Algérie : Tebboune enterre les lettres anonymes

Le président de la République passe de la parole aux actes. Quelques semaines après avoir dénoncé les ravages des lettres anonymes, Abdelmadjid Tebboune joint l’acte à la parole. Il a adressé, hier, une circulaire aux membres du gouvernement et aux responsables leur demandant de ne plus accorder de crédit aux « lettres anonymes », tout en demandant aux responsables de tenir compte des signalements des citoyens et des révélations des médias.

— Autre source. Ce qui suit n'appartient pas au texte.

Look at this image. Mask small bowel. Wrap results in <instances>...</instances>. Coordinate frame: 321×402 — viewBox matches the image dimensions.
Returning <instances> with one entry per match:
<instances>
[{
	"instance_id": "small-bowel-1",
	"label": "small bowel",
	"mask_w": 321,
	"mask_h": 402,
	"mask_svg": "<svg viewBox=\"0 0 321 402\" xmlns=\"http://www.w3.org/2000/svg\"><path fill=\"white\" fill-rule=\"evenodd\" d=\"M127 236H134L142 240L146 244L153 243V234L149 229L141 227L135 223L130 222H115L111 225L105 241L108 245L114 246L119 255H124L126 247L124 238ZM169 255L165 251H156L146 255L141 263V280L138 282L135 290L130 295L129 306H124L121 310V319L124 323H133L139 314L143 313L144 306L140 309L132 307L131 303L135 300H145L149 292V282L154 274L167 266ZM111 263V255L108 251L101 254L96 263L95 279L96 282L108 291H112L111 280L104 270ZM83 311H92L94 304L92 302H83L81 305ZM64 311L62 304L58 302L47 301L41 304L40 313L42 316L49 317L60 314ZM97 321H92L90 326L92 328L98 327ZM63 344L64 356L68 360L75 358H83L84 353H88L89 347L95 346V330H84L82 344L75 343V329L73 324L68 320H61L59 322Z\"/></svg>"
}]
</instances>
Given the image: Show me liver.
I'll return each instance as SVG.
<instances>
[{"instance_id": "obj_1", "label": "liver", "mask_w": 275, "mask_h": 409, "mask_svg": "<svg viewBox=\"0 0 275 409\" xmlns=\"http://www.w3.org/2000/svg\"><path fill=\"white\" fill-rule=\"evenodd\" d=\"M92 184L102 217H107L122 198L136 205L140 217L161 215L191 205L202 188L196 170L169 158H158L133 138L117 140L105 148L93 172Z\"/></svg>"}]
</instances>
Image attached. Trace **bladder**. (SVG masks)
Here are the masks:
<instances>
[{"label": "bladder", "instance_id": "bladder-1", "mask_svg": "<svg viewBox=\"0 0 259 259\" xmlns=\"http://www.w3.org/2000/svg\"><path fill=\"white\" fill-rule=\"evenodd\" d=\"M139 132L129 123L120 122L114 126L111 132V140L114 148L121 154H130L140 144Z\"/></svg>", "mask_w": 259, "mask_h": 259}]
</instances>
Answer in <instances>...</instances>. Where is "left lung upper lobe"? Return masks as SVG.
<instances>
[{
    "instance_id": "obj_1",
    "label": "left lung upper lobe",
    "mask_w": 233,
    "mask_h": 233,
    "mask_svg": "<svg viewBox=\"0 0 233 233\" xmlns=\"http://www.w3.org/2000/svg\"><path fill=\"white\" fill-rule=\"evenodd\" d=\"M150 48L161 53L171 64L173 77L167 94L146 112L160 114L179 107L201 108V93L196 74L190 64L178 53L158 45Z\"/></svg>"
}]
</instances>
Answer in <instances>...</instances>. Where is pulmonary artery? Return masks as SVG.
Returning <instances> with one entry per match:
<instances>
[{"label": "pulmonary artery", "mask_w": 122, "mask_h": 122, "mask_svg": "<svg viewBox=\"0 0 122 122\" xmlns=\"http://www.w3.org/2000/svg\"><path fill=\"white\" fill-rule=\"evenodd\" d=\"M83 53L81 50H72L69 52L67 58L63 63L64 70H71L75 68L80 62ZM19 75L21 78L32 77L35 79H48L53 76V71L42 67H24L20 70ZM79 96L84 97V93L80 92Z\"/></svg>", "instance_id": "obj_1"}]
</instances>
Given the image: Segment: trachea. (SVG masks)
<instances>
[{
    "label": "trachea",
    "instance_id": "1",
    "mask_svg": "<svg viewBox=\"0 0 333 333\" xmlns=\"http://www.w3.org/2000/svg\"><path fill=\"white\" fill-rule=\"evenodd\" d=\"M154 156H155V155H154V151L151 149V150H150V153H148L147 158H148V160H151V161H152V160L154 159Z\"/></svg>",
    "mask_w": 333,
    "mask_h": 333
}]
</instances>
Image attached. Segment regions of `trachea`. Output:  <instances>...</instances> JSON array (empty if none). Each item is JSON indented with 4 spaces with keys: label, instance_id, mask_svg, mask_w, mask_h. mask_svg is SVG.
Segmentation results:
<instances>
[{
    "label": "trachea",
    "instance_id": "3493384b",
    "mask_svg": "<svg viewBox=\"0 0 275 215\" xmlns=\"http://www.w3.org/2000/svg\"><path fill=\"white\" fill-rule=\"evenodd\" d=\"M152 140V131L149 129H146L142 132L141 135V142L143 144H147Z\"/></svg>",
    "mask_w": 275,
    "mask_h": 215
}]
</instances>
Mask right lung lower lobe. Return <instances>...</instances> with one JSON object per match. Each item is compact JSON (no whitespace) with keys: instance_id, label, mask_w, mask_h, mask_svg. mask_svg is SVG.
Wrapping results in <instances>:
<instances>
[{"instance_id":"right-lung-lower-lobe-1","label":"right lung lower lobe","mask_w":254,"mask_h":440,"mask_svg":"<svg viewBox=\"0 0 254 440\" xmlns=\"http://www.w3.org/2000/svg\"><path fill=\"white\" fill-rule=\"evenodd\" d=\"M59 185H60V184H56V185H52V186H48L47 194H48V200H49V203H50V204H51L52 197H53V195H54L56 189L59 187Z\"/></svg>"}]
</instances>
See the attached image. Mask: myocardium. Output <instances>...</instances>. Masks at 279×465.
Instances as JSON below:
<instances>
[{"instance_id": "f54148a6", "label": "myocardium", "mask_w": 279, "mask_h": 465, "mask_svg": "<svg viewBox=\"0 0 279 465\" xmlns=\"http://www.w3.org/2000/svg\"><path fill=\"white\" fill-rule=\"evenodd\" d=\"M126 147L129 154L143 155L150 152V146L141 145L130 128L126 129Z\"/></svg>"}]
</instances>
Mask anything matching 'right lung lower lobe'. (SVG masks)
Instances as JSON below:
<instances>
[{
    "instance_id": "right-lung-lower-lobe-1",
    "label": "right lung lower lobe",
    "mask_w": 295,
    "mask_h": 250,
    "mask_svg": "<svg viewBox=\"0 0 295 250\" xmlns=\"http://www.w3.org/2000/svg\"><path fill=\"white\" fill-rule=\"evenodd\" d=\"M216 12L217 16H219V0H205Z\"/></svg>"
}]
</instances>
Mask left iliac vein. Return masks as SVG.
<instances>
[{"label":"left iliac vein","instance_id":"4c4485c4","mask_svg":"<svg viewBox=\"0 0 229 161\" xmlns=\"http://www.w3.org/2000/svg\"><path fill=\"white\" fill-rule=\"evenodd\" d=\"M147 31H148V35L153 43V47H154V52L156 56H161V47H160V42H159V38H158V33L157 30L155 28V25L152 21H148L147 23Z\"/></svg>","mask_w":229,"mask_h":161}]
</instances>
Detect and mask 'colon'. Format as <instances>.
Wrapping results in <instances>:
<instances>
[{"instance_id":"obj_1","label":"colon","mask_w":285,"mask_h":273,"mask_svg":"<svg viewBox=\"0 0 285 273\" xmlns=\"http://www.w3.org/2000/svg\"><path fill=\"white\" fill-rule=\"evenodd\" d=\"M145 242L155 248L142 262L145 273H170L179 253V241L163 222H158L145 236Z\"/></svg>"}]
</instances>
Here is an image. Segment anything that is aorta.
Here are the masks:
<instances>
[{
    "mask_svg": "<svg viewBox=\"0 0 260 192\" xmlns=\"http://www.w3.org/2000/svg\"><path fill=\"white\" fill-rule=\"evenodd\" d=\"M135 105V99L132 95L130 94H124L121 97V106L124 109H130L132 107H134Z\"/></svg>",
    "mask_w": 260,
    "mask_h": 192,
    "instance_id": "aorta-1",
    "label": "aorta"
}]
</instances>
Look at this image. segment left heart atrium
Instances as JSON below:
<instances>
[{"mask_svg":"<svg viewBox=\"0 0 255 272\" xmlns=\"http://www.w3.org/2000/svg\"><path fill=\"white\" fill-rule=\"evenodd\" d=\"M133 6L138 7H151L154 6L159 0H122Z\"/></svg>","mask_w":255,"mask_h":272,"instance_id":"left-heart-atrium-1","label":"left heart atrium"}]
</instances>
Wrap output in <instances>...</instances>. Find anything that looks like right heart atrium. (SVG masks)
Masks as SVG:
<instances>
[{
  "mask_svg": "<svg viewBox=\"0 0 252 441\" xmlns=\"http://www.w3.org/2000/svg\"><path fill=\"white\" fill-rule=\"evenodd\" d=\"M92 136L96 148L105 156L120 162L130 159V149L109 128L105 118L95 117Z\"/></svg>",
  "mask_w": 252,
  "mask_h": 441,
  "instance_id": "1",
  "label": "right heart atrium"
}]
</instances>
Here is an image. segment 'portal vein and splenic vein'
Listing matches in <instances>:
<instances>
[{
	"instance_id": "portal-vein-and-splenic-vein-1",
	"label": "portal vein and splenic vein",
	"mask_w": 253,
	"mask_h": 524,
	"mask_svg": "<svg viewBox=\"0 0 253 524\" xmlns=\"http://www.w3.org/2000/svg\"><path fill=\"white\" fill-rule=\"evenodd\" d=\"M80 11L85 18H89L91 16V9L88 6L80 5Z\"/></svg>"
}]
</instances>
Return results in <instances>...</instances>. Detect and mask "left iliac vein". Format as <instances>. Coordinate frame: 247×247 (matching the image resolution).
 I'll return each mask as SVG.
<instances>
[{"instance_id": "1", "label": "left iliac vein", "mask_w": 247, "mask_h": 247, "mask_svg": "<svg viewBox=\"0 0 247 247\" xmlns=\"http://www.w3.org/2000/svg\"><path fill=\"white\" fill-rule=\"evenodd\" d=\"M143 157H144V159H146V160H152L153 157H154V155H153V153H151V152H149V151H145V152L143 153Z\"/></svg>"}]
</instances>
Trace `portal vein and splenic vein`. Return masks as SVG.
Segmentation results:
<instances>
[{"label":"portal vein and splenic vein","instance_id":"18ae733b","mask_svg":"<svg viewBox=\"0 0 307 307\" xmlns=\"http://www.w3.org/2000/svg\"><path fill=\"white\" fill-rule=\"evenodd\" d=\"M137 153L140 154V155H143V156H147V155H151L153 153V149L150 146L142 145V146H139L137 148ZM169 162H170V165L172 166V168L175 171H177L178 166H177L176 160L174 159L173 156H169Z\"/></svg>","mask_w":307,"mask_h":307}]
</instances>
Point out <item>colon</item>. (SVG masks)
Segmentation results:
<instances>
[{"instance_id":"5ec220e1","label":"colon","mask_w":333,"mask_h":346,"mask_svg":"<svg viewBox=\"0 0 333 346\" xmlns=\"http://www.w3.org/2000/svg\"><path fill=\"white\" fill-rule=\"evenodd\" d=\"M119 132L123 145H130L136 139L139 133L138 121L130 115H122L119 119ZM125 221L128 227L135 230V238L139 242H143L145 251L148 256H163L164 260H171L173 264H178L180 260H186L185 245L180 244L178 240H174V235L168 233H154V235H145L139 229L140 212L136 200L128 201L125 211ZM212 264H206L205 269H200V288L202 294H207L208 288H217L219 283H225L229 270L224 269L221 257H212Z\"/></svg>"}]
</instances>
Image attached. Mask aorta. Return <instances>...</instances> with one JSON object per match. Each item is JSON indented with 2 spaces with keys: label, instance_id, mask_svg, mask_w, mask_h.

Dans cette circulaire adressée aux responsables, le président de la République révèle les conséquences très graves liées aux dénonciations anonymes. « Des rapports parvenus à la présidence de la République font ressortir que certains cadres de l’Etat et responsables à différents niveaux ont fait l’objet de poursuites judiciaires, sur la base de simples lettres anonymes adressées aux différents services de sécurité et institutions de l’Etat. Nombre de cadres ont ainsi été privés de liberté sur la base de ces lettres qui, le plus souvent, se sont avérées dénuées de tout fondement », note le président Abdelmadjid Tebboune qui ajoutera qu’«Outre l’injustice subie par ces derniers», cet état de fait « a entraîné une paralysie de l’activité des administrations et des entreprises publiques, à cause de la crainte, la peur et l’angoisse d’être poursuivi sur la base d’une simple lettre anonyme ».

Partant de ce constat, le président de la République semble avoir déterminé l’origine de ces lettres anonymes. Elles sont « alimentées par la rumeur » ce qui a permis à « un climat de crainte et de suspicion » de s’installer « auprès d’autres responsables qui, par crainte d’éventuelles poursuites judiciaires, se limitent à un minimum d’obligations et ne développent aucun esprit d’entreprise. C’est ainsi que le traitement d’importants dossiers, revêtant parfois un caractère d’urgence, est renvoyé à des dates ultérieures, causant ainsi de graves préjudices au fonctionnement de ces institutions ».

Pour le chef de l’Etat, « ce climat malsain est naturellement alimenté par des rumeurs souvent distillées par les tenants de l’argent sale, des corrompus, ceux qui veulent à tout prix déstabiliser l’Etat et ses structures pour échapper à leur sort inéluctable ». Il invite les responsables à faire la différence entre les erreurs de gestion et les faits de corruption. « Il est de ce fait impératif de différencier les fautes de gestion dues à une erreur d’appréciation des actes volontaires qui ne profitent qu’à leurs auteurs ou à des tiers malintentionnés.

Pour ce faire, l’administration judiciaire dispose de tous les moyens légaux pour mener des investigations en la matière », a écrit le président de la République. Il ajoutera que « si la lutte contre la corruption est irréversible et nécessaire », « elle ne doit, en aucun cas, prendre la forme d’une campagne de déstabilisation des outils de réalisation et de concrétisation des missions de l’Etat et de ses différentes structures d’exécution ».

En plus de faire la différence de séparer entre les erreurs de gestion et les actes de corruption, Abdelmadjid Tebboune demande de la vigilance et recommande de prendre en compte les plaintes des citoyens et les révélations des médias. « (…) toute aide apportée par les citoyens, directement ou à travers les médias avec les preuves nécessaires, doit être prise en compte pour des investigations éventuelles.

Il est clair que dans ce cas, le citoyen doit être protégé par l’Etat de toute forme de représailles ». Il invite également ceux qui détiennent des informations «à se rapprocher directement des autorités habilitées, conformément aux procédures en vigueur ou, le cas échéant, s’adresser expressément aux organes de la presse, la liberté de cette dernière étant consacrée par la Constitution. » Mais il n’a pas précisé les modalités d’application de cette circulaire dont l’application « revêt un caractère important ».